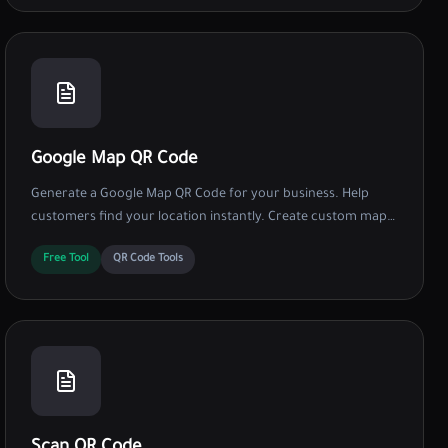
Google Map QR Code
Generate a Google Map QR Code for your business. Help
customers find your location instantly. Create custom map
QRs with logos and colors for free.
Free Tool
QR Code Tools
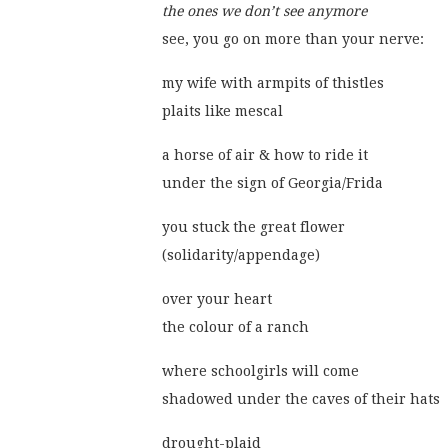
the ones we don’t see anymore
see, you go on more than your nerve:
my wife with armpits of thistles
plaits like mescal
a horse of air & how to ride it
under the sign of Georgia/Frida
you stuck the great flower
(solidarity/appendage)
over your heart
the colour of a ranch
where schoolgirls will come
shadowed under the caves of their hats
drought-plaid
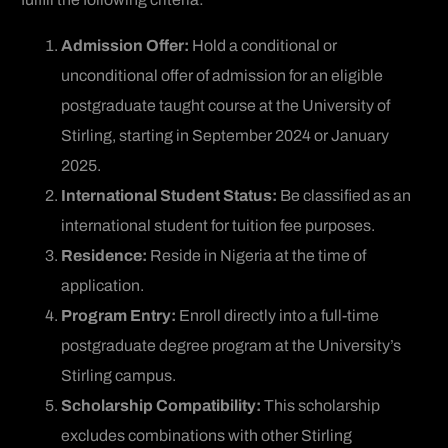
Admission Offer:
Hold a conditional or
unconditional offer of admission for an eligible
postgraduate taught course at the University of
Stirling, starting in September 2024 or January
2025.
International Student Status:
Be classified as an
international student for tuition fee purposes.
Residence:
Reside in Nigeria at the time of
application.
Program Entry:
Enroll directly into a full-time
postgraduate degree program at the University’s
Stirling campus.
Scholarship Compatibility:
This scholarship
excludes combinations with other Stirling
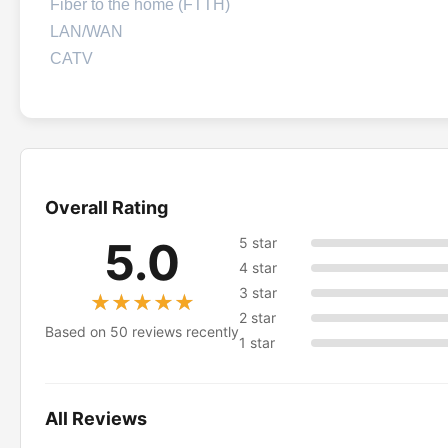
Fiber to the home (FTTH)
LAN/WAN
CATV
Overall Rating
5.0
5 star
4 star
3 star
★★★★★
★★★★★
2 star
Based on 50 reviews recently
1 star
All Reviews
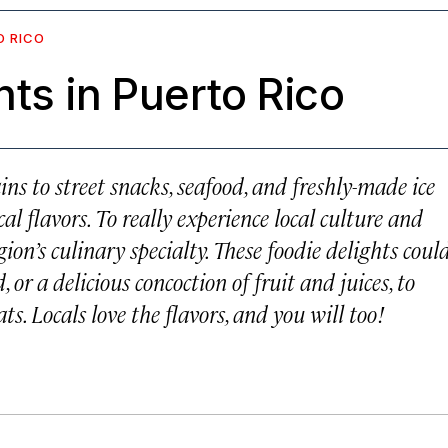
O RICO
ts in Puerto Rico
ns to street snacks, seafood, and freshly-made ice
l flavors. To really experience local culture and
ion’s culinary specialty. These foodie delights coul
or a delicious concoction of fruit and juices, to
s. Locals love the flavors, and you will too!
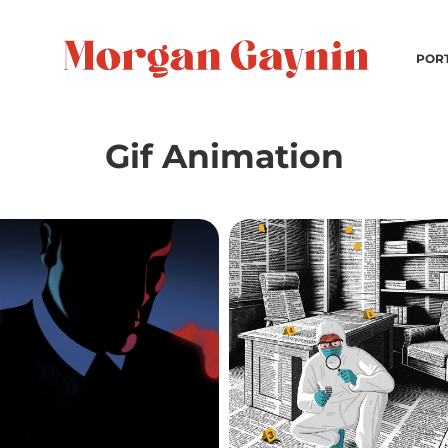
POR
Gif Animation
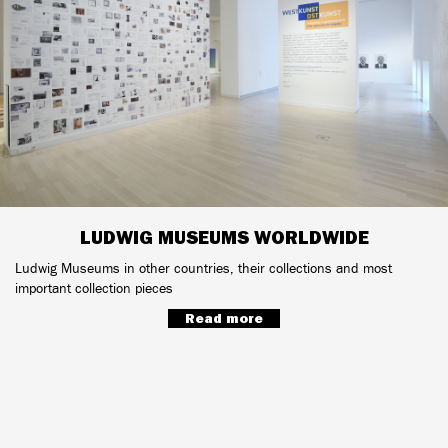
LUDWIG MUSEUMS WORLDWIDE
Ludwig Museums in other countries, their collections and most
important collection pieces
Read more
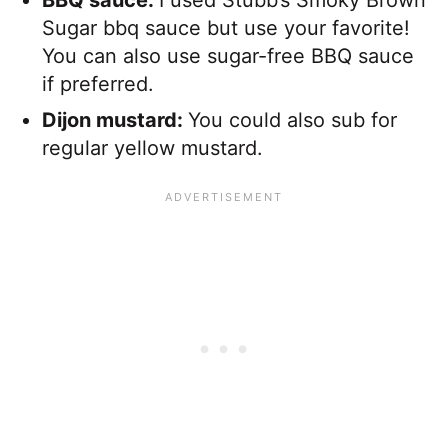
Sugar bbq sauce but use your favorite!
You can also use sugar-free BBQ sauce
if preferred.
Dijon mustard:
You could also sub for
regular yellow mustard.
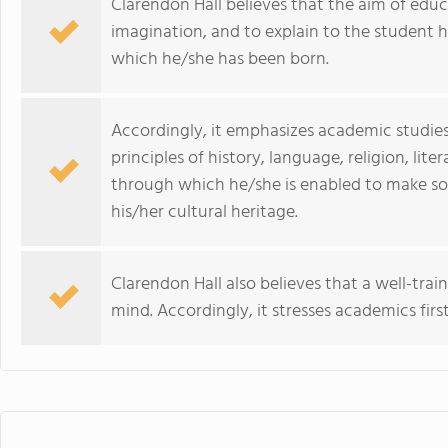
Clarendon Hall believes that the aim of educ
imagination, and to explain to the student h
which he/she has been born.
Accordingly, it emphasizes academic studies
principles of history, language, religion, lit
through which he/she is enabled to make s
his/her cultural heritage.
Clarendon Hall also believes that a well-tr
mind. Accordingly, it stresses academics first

=-=-=

Write out the entries above verbatim, without pictures.

### Written answer
Google Map QR Code
Generate a Google Map QR Code for your business. Help
customers find your location instantly. Create custom map
QRs with logos and colors for free.
Free Tool
QR Code Tools
the ones we don’t see anymore
see, you go on more than your nerve:
my wife with armpits of thistles
plaits like mescal
a horse of air & how to ride it
under the sign of Georgia/Frida
you stuck the great flower
(solidarity/appendage)
over your heart
the colour of a ranch
where schoolgirls will come
shadowed under the caves of their hats
drought-plaid
Admission Offer:
Hold a conditional or
unconditional offer of admission for an eligible
postgraduate taught course at the University of
Stirling, starting in September 2024 or January
2025.
International Student Status:
Be classified as an
international student for tuition fee purposes.
Residence:
Reside in Nigeria at the time of
application.
Program Entry:
Enroll directly into a full-time
postgraduate degree program at the University’s
Stirling campus.
Scholarship Compatibility:
This scholarship
excludes combinations with other Stirling
Fiber to the home (FTTH)
LAN/WAN
CATV
Overall Rating
5.0
5 star
4 star
3 star
★★★★★
★★★★★
2 star
Based on 50 reviews recently
1 star
All Reviews
O RICO
ts in Puerto Rico
ns to street snacks, seafood, and freshly-made ice
l flavors. To really experience local culture and
ion’s culinary specialty. These foodie delights coul
or a delicious concoction of fruit and juices, to
s. Locals love the flavors, and you will too!
POR
Gif Animation
LUDWIG MUSEUMS WORLDWIDE
Ludwig Museums in other countries, their collections and most
important collection pieces
Read more
Sugar bbq sauce but use your favorite!
You can also use sugar-free BBQ sauce
if preferred.
Dijon mustard:
You could also sub for
regular yellow mustard.
Clarendon Hall believes that the aim of educ
imagination, and to explain to the student h
which he/she has been born.
Accordingly, it emphasizes academic studies
principles of history, language, religion, lit
through which he/she is enabled to make s
his/her cultural heritage.
Clarendon Hall also believes that a well-tr
mind. Accordingly, it stresses academics first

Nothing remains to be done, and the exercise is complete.